Personal information
- Full name: Peter Andrew Jack
- Born: 26 September 1980 (age 45) Bellshill, Lanarkshire, Scotland
- Batting: Right-handed
- Bowling: Right-arm medium

Domestic team information
- 1999/00: Scotland

Career statistics
| Competition | List A |
| Matches | 1 |
| Runs scored | 0 |
| Batting average | – |
| 100s/50s | –/– |
| Top score | 0* |
| Balls bowled | 18 |
| Wickets | 0 |
| Bowling average | – |
| 5 wickets in innings | – |
| 10 wickets in match | – |
| Best bowling | – |
| Catches/stumpings | –/– |
- Source: Cricinfo, 15 July 2022

= Peter Jack =

Scottish cricketer

Peter Andrew Jack (born 26 September 1980) a Scottish former cricketer.
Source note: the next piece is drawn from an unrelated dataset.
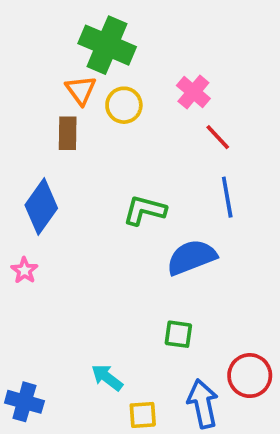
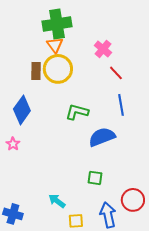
green cross: (107, 45) -> (57, 24), turned -32
orange triangle: (81, 90) -> (55, 45), moved
yellow circle: (124, 105) -> (58, 69), moved, size x1.5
Jack was born in August 1980 at Bellshill, Lanarkshire. Having represented Scotland in age-group cricket, Jack made a single appearance for the senior Scotland team in a List A one-day match against the Netherlands at Harare in the 2000 ICC Six Nations Challenge. He did not play for Scotland again, but did continue to play club cricket for the West of Scotland and Prestwick until 2004. By 2012, Jack had given up playing cricket a number of years prior, with Neil Drysdale of CricketEurope suggesting his early introduction to the senior Scottish side had ruined him.